No podía moverse. Su cuerpo moli­do, lleno de hematomas, le dolía por todos lados. El no creía en Dios y estaba siempre perturbando la vida de un compañero de celda, porque éste escuchaba todas las ma­ñanas a un pastor a través de la radio. En cierta ocasión, Adilson hasta rompió la radio del compañero, porque no creía “en esas cosas”.

actitud correcta al orar, orar, oracionPero ahora, casi literalmente, se estaba muriendo. ¿Qué hacer? ¿Para dónde ir? Tú sabes que muchas veces Dios permite que lleguemos a situaciones extremas en nuestra vida, porque esa es la única manera de despertamos de la soñolencia espiritual.

En su impotencia, Adilson clamó: “Señor, si tú existes, cúrame y líbrame de esta situación”. ¿Qué derecho tiene el hombre de exigirle algo a Dios? Pero la misericordia divina no tiene límites y el Señor vio que era necesario hacer un milagro en la vida de este pobre individuo mar­ginado de todos.

En lo alto del calabozo había una pequeña ventana, y fue por allí que Adilson vio entrar a un hombre vestido de un traje blanco que quedó parado en medio de la celda. “Aquí estoy”, dijo, y lo tocó. Adilson se desmayó. No re­cuerda cuánto tiempo permaneció inconsciente, pero re­cuerda que cuando despertó, no tenía heridas, ni sangre por el cuerpo, ni sentía más dolor. Entonces cayó de rodi­llas y clamó a Jesús con fe: “Señor, ven aquí, necesito hablar contigo”, pero no volvió a ver a aquel caballero de traje blanco.

Adilson aceptó a Jesús como su Salvador. Compró una Biblia y comenzó a estudiarla con mucho interés.

Algunas semanas después, lo llamaron a la administra­ción de la cárcel. Dijeron que su abogado lo estaba espe­rando. Cuando entró en la sala, quedó perplejo. Allí esta­ba el hombre de traje blanco, otra vez. Adilson firmó unos papeles y fue informado que estaba en libertad condicio­nal por su buen comportamiento. El no sabía si estaba despierto o si estaba soñando. Buscó al hombre para agradecerle, pero no estaba más allí. Nunca más lo vio, pero Adilson salió en libertad y hoy es un buen miembro de iglesia, que intenta servir a Dios en la medida de sus posi­bilidades.

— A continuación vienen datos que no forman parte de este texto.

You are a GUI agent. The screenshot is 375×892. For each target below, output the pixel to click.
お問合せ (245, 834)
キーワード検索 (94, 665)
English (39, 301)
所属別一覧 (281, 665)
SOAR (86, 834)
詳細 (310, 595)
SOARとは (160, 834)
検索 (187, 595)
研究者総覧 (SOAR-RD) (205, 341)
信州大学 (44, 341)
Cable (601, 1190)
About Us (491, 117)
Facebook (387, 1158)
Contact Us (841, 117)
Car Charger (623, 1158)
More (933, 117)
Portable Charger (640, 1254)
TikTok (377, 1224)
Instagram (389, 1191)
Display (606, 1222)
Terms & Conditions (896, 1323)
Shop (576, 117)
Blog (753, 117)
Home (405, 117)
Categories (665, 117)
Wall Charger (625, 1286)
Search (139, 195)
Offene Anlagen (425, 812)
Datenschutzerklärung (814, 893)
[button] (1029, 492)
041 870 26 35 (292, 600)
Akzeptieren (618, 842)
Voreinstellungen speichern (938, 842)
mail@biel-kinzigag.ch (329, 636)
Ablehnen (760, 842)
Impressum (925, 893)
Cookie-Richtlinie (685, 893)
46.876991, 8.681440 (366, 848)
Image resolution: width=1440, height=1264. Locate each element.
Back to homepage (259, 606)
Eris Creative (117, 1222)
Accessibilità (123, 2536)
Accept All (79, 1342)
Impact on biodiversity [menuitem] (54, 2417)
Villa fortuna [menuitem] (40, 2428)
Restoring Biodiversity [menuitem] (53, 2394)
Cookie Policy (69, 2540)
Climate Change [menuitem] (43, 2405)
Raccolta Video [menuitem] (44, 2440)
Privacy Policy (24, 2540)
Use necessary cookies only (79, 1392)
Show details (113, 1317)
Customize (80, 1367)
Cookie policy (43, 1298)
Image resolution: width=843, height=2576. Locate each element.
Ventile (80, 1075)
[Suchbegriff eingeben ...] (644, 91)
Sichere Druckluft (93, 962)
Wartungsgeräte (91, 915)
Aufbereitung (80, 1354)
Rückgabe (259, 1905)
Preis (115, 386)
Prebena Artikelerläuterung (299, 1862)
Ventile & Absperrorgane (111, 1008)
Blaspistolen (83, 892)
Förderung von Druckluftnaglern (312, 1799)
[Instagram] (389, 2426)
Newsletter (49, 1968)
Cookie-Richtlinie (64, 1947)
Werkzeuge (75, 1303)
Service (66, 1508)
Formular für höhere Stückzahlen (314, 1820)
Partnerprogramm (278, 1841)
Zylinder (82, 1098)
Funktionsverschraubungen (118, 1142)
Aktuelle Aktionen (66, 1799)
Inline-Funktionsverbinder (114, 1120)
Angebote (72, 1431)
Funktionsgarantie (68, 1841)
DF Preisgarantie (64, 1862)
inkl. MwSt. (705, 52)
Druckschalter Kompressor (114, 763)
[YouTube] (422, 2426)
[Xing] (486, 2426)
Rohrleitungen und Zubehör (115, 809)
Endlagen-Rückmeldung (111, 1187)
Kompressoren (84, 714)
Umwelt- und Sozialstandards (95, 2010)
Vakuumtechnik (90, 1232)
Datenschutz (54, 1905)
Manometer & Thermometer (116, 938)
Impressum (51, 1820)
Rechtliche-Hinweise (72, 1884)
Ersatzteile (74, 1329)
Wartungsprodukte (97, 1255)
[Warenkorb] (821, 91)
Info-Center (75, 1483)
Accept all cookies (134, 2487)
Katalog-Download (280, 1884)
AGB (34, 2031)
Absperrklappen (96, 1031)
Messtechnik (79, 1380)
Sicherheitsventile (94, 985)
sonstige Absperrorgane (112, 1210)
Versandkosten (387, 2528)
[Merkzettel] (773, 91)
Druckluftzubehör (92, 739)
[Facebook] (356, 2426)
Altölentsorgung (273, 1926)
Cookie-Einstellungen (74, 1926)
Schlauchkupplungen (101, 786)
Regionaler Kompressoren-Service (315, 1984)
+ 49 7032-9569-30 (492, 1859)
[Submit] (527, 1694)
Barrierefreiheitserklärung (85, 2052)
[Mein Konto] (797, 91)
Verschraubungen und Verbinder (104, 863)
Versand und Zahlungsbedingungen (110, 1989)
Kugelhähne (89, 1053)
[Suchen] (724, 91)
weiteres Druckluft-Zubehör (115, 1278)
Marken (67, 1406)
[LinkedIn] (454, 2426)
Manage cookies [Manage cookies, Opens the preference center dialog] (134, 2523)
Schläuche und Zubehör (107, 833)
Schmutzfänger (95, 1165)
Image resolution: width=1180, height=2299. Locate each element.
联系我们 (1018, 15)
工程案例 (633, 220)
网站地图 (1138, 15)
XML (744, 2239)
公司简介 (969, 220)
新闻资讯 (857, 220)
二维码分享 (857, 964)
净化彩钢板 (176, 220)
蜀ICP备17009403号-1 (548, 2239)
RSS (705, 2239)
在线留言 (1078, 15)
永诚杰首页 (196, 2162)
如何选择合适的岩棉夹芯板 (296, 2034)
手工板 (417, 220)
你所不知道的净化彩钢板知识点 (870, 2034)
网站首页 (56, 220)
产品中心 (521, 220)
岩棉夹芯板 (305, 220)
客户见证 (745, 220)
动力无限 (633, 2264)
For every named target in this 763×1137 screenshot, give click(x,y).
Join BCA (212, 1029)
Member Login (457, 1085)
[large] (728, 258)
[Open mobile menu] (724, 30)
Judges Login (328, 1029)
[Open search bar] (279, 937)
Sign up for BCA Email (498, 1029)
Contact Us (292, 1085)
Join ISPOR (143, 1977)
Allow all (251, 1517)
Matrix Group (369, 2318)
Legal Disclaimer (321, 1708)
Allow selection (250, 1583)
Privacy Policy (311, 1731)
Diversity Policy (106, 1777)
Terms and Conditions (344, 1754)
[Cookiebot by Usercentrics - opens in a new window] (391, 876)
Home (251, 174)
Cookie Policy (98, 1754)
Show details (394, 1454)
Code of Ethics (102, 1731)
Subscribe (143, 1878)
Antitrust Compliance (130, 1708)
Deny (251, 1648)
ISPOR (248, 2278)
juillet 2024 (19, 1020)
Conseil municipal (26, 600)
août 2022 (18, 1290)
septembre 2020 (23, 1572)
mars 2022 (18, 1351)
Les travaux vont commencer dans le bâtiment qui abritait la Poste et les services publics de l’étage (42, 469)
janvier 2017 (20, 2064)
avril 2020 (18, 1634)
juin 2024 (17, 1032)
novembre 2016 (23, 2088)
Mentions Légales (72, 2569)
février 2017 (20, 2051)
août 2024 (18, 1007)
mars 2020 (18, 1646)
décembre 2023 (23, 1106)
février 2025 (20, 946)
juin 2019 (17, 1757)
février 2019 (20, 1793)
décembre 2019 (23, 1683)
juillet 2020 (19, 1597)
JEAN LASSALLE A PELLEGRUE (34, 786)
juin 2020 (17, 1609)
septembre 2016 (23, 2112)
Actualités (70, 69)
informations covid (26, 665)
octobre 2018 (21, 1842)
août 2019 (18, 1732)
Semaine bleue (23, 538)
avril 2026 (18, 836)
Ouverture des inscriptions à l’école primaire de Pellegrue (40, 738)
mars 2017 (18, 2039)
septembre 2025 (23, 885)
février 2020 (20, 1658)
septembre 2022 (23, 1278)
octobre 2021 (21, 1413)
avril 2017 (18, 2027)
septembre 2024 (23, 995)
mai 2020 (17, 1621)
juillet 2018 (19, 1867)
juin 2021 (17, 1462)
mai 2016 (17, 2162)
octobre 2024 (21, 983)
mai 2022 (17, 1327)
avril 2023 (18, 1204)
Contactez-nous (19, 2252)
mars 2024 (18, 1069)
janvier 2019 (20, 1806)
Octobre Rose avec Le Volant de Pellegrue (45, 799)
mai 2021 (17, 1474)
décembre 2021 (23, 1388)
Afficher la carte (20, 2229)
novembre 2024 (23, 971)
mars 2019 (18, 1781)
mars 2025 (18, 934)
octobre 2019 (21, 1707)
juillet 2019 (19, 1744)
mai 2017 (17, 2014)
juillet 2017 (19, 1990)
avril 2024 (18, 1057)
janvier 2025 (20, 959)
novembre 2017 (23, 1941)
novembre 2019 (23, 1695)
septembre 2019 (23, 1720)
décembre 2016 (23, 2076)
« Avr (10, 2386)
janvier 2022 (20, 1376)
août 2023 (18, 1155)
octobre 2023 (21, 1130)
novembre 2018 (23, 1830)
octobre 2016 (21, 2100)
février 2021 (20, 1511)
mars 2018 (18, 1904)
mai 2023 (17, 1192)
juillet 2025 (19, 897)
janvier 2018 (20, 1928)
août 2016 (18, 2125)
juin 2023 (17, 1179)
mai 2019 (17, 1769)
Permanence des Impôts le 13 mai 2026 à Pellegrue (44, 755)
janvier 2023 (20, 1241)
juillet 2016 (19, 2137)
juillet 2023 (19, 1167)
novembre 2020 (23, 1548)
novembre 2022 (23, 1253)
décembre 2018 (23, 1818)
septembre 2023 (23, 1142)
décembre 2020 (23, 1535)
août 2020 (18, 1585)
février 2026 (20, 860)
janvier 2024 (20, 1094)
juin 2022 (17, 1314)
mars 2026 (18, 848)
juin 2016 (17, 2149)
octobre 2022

El no habla bien. Cuando le piden que cuente su histo­ria, tiembla y no predica bien; “no brilla” en medio de la multitud, pero su vida es una vida de permanente alaban­za, porque un día se encontró con Jesús de manera mila­grosa.

“¿Crees tú en el Hijo de Dios?” (S. Juan 9:35), fue la pregunta, y Adilson al instante respondió: “Creo, Señor; y le adoró” (vers. 38). Y lo seguirá adorando mientras viva. Por donde Adilson vaya, su vida siempre será una vida de alabanza, llena de frutos de la justicia que viene de Jesús.